What was actually going on aboard the Tardis? Barbara intuitively gives us an ‘answer’ which makes no logical sense: ‘we had time taken away from us, and now it's being given back to us because it's running out’. What it means is that the Tardis, whose fault locator is itself faulty, has been trying to warn the crew about its perilous situation, hurtling towards destruction at the birth of the solar system. In doing this by affecting the crew’s mental state, it displays a certain amount of illogic and insanity itself, not to mention sentience and telepathic ability, but those qualities also help to give it a strange humanity, a subtle and hardly ever explicit quality which will pervade the series for the next five decades.
Despite the clues that we are given - Ian saying that the controls are ‘alive’, Susan sensing a ‘presence’ on board - the Doctor himself at this point is ‘out of tune’ with his ship, refusing to believe that it has telepathically influenced anyone: ‘It? It? What do you mean? My machine can't think.’ This is another indicator of a ‘beneath the surface’ transformation that is occurring in story archetypes: if the Doctor is beginning a journey towards being the protagonist, in order to remain balanced and archetypal strong, the story as a whole will need the all-knowing character usually portrayed in fiction as an old man with a stick.

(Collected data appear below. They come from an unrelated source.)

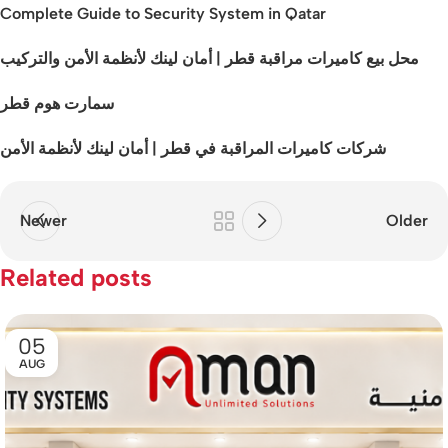
Complete Guide to Security System in Qatar
محل بيع كاميرات مراقبة قطر | أمان لينك لأنظمة الأمن والتركيب
سمارت هوم قطر
شركات كاميرات المراقبة في قطر | أمان لينك لأنظمة الأمن
Newer
Older
Related posts
05
AUG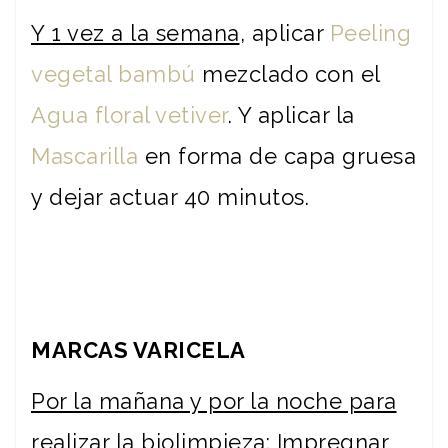
Y 1 vez a la semana
, aplicar
Peeling
vegetal bambú
mezclado con el
Agua floral vetiver
. Y aplicar la
Mascarilla
en forma de capa gruesa
y dejar actuar 40 minutos.
MARCAS VARICELA
Por la mañana y por la noche para
realizar la biolimpieza
: Impregnar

This archetype takes on the role in most stories of pointing out the biggest problem, the plot-driving issue which is at the heart of any successful story’s events. In other tales, we have Gandalf, or Dumbledore, or Merlin or Obi-Wan Kenobi. We have, in Doctor Who, in many ways, as we shall see, the Doctor himself. But if he is to be also the central ‘hero’, then the overall tale of Doctor Who needs another shadowy figure who can point characters and events at the right target. In this case, it is the ship itself taking on that function. From this point on, it's possible to see the Tardis - as the device which always 'points' the characters at the events which formulate any story - as the show's archetypal 'old man with a stick'.
So although on the surface ‘The Edge of Destruction’ seems a little messy and incoherent, and although the superficial causes of that were scriptwriter uncertainty and a rushed schedule, the underlying story dynamics show that the show was finding its feet: foundations which were to last half a century and more, so solid and archetypal they turned out to be.